Your task is to copy every line below that contains the word "ifade".

---------- The records ----------

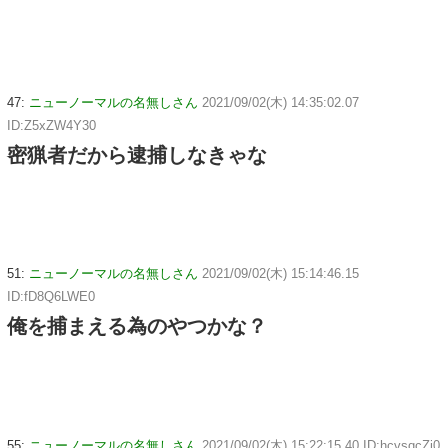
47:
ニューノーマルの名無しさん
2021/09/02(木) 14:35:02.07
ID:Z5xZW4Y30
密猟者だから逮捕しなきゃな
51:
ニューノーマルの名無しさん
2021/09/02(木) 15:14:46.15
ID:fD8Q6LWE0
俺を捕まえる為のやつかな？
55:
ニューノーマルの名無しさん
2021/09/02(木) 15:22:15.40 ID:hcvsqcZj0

----------
---------- The records ----------

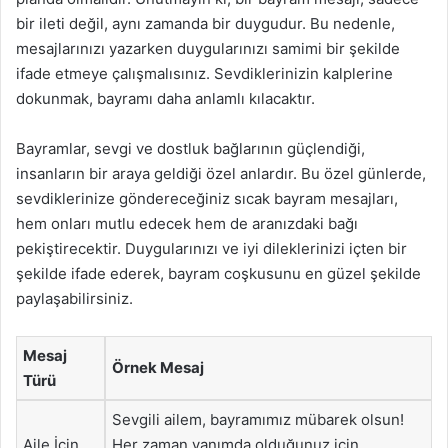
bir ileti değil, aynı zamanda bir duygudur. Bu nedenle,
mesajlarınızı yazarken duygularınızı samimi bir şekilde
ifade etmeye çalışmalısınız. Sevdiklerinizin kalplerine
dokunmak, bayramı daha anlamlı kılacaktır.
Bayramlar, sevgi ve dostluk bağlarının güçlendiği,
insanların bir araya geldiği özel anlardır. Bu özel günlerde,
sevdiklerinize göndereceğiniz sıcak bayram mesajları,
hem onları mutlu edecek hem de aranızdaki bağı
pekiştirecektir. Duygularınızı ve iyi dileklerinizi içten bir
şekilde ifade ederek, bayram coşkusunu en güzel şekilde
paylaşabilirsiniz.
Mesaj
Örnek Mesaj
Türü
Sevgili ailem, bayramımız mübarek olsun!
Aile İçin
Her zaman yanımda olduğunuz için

----------

## Task solution
ifade etmeye çalışmalısınız. Sevdiklerinizin kalplerine
şekilde ifade ederek, bayram coşkusunu en güzel şekilde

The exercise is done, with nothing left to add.